You guys, listen… Last summer (2021) this little girl literally had a panic attack over what to order for breakfast. Like, I kid you not, we ended up getting her the more expensive buffet just so she could have a little bit of everything and settle down. She was a ball of anxiety and brokenness.

To make matters even worse, I knew that I had to take some of the blame in her brokenness. After all, going through all the family changes and the instability of life while adjusting to our new normal filled us all with anxiety.

And I am not going to sit here and sugar coat it. It was awful. Not just going through it myself but juggling and learning how to help my babies cope as well. There were dark days and a lot of tears – times where I felt like the worst mother in the world not being able to “fix” it all for them.

But, instead of dwelling on not having an “easy” button, the girls and I worked through it. There were days of seeing a counselor – for both the girls and me. We learned so much about big feelings, anxiety, lack of control and dove deeper into prayer. When small situations seemed unbearable to handle, we broke them down to even smaller parts and weeded through each one individually until we could feel some sort of peace in the situation.

It has taken 2 years and a ton of work by all of us – we had help from dear friends stepping in and reaching out – and even began to see lessons and takeaways from situations out in the world around us. We have talked through, prayed through, loved through and learned through so many different feelings and emotions.

Slowly, we started to trust again – not only where life had us at the moment, but also who we were in this life. Confidence, belief and security soaked back into us. We remembered that we know what we want for breakfast – we became sure of our decisions, thoughts and feelings.

A few weeks ago, Maylie received an invite to a friend’s birthday party that happened to fall on the same day as baking day with my family and Christmas celebrating with her Dad’s family. In an effort to keep her from having to make an anxious decision about which one to do, I made the decision – she would skip the birthday party, hit her dad’s Christmas and then hit the end of baking day with my family.

Maylie, my Maylie, she didn’t throw a fit, but she also wasn’t satisfied with my decision. So, calmly, she came to me with solid points to share on why she believed she should go to the party – including how not many people were going to be at the Shrader Christmas party, mainly people she sees everyday – her dad, Auntie L (her sitter) and Uncle Greg. She indicated that the party was at a place that she goes to often and yet had never been to the place the birthday party was at. Then, she sealed the deal with the fact that she could still hit the end of baking day.

Dumbfounded, I sat there and stared at her. She was absolutely right. Upon clearing it with her dad, she will be attending that birthday party this weekend.

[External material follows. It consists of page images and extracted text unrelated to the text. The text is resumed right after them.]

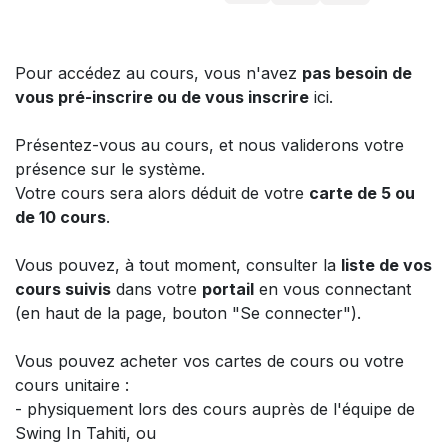
Pour accédez au cours, vous n'avez
pas besoin de
vous pré-inscrire ou de vous inscrire
ici.
Présentez-vous au cours, et nous validerons votre
présence sur le système.
Votre cours sera alors déduit de votre
carte de 5 ou
de 10 cours
.
Vous pouvez, à tout moment, consulter la
liste de vos
cours suivis
dans votre
portail
en vous connectant
(en haut de la page, bouton "Se connecter").
Vous pouvez acheter vos cartes de cours ou votre
cours unitaire :
- physiquement lors des cours auprès de l'équipe de
Swing In Tahiti, ou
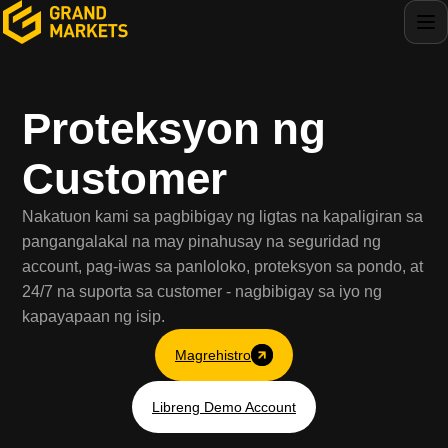
Proteksyon ng
Customer
Nakatuon kami sa pagbibigay ng ligtas na kapaligiran sa
pangangalakal na may pinahusay na seguridad ng
account, pag-iwas sa panloloko, proteksyon sa pondo, at
24/7 na suporta sa customer - nagbibigay sa iyo ng
kapayapaan ng isip.
Magrehistro
Libreng Demo Account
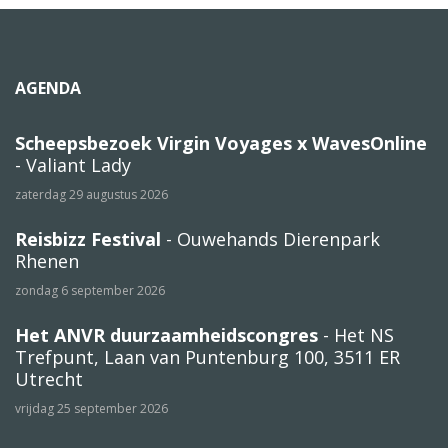
AGENDA
Scheepsbezoek Virgin Voyages x WavesOnline
- Valiant Lady
zaterdag 29 augustus 2026
Reisbizz Festival
- Ouwehands Dierenpark
Rhenen
zondag 6 september 2026
Het ANVR duurzaamheidscongres
- Het NS
Trefpunt, Laan van Puntenburg 100, 3511 ER
Utrecht
vrijdag 25 september 2026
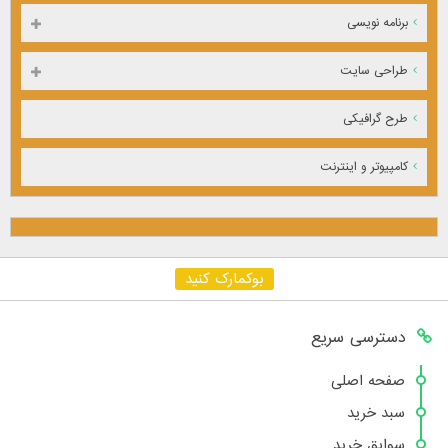
برنامه نویسی
طراحی سایت
طرح گرافیکی
کامپیوتر و اینترنت
بوکمارک کنید
دسترسی سریع
صفحه اصلی
سبد خرید
سوابق خرید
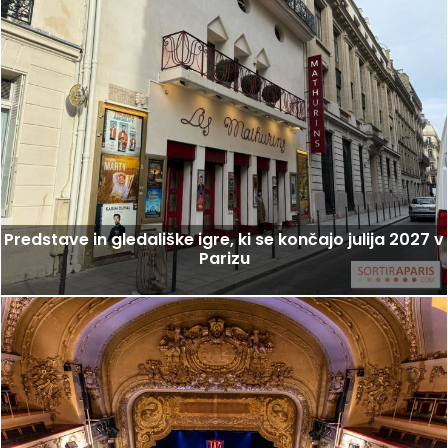
Predstave in gledališke igre, ki se končajo julija 2027 v
Parizu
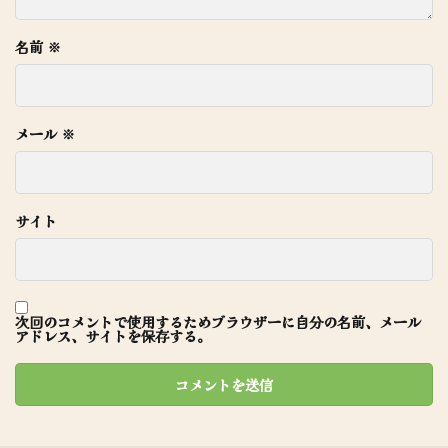
名前
※
メール
※
サイト
次回のコメントで使用するためブラウザーに自分の名前、メール
アドレス、サイトを保存する。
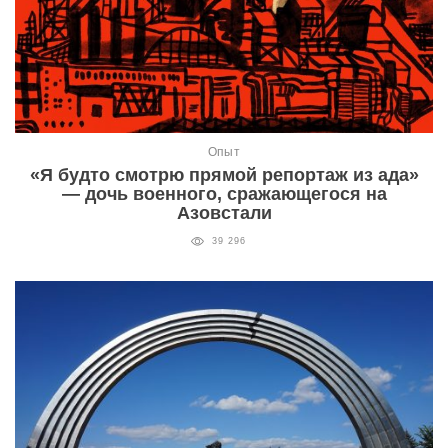
Опыт
«Я будто смотрю прямой репортаж из ада»
— дочь военного, сражающегося на
Азовстали
39 296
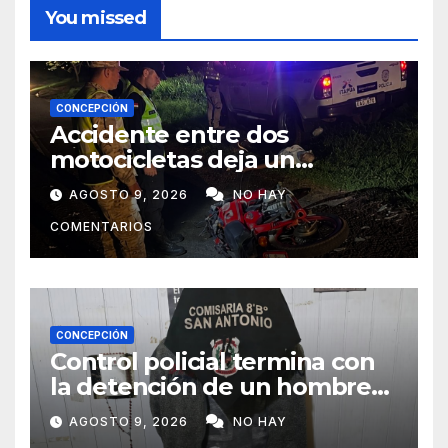
You missed
CONCEPCIÓN
Accidente entre dos
motocicletas deja un
fallecido y dos heridos en Yby
AGOSTO 9, 2026
NO HAY
Yaú
COMENTARIOS
CONCEPCIÓN
Control policial termina con
la detención de un hombre
requerido por la justicia
AGOSTO 9, 2026
NO HAY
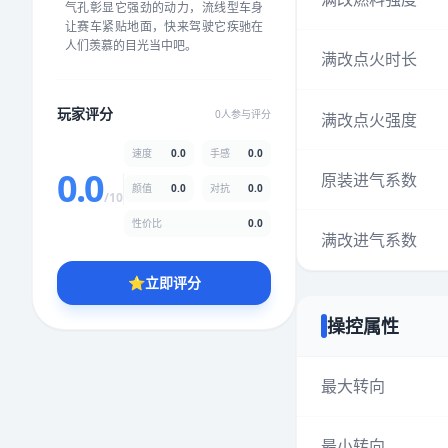
气孔彰显它强劲的动力，流线型车身
★
★
★
★
★
★
★
★
★
★
让赛车紧贴地面，快来驾驶它疾驰在
人们羡慕的目光当中吧。
满改点火时长
颜值
5.0分
玩家评分
0人参与评分
满改点火强度
★
★
★
★
★
★
★
★
★
★
速度
0.0
手感
0.0
0.0
原装进气系数
颜值
0.0
对抗
0.0
性价比
5.0分
/10
★
★
★
★
★
★
★
★
★
★
性价比
0.0
满改进气系数
⭐
立即评分
* 综合评分为玩家评分结果，速度占比0%，手感占比0%，对抗占比
0%，性价比占比0%，颜值占比0%
操控属性
提交评分
最大转向
最小转向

Still when this girl told me she wanted to go for the solo part of Mary in the Christmas choir, I was a little nervous for her. Nevertheless, we practiced over and over nightly until tryouts. When she got the part, I was so excited – except she had never sang in front of a small crowd – much more an entire church!

And guys, I am completely biased because she is mine and all, but seriously, she knocked it out of the park! And while my mama heart beamed at her talent and ability to sing, my mama eyes sobbed tears of joy at how far she has come.

My Maylie – the little girl who shook with fear at tiny decisions just a year ago, confidently walked up on that altar and praised the Lord with the voice He has given her like she believed that she belonged up there.

And she did.

While I am amazingly proud of the talent she has singing, I am not sure that anything can compare to the pride in my heart of watching that child stand in confidence up on that altar. Truly, an answered prayer and a most memorable Christmas gift that will forever be treasured.

Sarah (Pitson) Shrader was born and raised in Lima. She is a Lima Central Catholic and Tiffin University graduate. Sarah is a full-time working mama who enjoys writing about her somewhat crazy, always adventurous life as a mother. She lives in Bath Township with her daughters and writing inspirations, Maylie and Reagan.